Re: Database suggestion

am 05.12.2007 14:52:56 von Marijn

> My question is, will I be able to access and store values by
> addresses?
> Such as here:
> $database[33][NEXT][1221][NEXT][12][COUNT] += 1; for example
>
> Each element contains a COUNT value and an array of childs (NEXT),
> which can be non-empty, empty or non-existent (when i check if it
> exists)

Maybe you should tell us what it is exactly that you are storing,
cause it seems to me that you are over complicating things. What is it
you are counting and why do you currently group it in multi-level
arrays?

Marijn

Re: Database suggestion

am 05.12.2007 14:56:55 von Mikhail Kovalev

On 5 Des, 14:11, "C. (http://symcbean.blogspot.com/)"
wrote:
> On 5 Dec, 11:13, Mikhail Kovalev wrote:
>
> > Hi.
>
> > I work with recursive array trees of 10-20 levels in PHP. So far I
> > have been using serialize() to store the arrays, generating files 5+
> > MB large, which take 10-15 seconds to unserialize and about tenfold of
> > RAM! I've been adviced to use MySQL (relational db's), but are there
> > any other options beside that and var_export/include?

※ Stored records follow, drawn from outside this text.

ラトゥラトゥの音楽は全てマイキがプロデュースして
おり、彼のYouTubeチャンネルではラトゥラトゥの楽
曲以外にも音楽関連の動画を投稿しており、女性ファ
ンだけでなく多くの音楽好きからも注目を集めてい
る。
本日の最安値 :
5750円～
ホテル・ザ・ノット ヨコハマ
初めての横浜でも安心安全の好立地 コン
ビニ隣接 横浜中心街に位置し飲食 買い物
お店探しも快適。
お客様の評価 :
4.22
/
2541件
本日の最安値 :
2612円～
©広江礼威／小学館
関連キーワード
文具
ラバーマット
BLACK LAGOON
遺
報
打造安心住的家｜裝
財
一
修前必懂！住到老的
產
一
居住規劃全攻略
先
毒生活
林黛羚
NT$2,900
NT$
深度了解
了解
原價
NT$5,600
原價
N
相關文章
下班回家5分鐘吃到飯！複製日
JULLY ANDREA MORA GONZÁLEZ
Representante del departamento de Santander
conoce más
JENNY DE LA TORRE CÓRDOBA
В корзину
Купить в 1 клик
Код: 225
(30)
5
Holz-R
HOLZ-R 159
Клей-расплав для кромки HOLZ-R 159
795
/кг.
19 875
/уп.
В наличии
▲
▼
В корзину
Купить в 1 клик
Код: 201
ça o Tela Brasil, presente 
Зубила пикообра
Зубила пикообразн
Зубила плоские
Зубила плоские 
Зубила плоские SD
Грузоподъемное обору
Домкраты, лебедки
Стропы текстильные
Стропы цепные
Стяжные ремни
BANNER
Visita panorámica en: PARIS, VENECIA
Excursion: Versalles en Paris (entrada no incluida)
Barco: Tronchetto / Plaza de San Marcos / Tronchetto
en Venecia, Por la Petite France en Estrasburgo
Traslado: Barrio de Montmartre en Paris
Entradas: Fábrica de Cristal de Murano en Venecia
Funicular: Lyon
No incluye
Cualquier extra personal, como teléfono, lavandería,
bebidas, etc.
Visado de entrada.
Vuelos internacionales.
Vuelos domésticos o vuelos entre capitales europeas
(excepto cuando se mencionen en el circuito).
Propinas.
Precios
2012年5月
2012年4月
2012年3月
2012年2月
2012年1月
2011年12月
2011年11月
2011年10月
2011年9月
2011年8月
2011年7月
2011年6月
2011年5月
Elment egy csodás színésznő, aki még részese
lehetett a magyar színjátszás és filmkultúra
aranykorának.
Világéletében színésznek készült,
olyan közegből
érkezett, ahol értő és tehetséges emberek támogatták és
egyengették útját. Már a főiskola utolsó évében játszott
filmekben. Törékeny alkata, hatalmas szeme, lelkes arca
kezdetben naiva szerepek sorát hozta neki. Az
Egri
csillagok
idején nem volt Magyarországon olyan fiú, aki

Something that
> > works in a similar way as MySQL when adding a new element without
> > loading the whole database itself...
>
> > Thanks!
>
> Any relational DB can model a hierarchical data structure - at the
> simplest level:
>
> node_id unique identifier, not null
> parent_node null
> payload whatever
>
> But getting the threaded structure is a bit tricky -
>
> SELECT parent.node_id as Parent_node_id, parent.payload as
> parent_payload,
> child.node_id as child_node_id, child.payload as child_payload
> FROM mytable parent, mytable child
> WHERE child.parent_node=parent.node_id
> AND parent.node_id=$start_here
>
> .. i.e. by explicitly declaring aliases for each level in the tree you
> can get the sub-nodes, but when you don't know how deep the tree is,
> its not possible to return the whole structure in a single query using
> standard SQL. Oracle allows you to compose queries returning
> representations of hierarchical data (have a google for 'connect by' &
> 'start with') but thats rather non-standard.

I don't know how deep the tree is, but I don't need to return the
whole structure in a single query. Alas, I don't know the nature of
MySQL

At this moment everything I do with my structure happens by calling
addresses
See my reply to The Natural Philosopher.
Here's an example with one node at top level and it's childs:

112 (10)
225 (3)
930 (1)
11 (5)

$array[112][COUNT] = 10;
$array[112][NEXT][225][COUNT] = 3;
$array[112][NEXT][225][NEXT][930][COUNT] = 1;
$array[112][NEXT][225][NEXT][930][NEXT] = array();
$array[112][NEXT][11][COUNT] = 5;
$array[112][NEXT][11][NEXT] = array();

An address is an array, f ex array(112, 225, 930)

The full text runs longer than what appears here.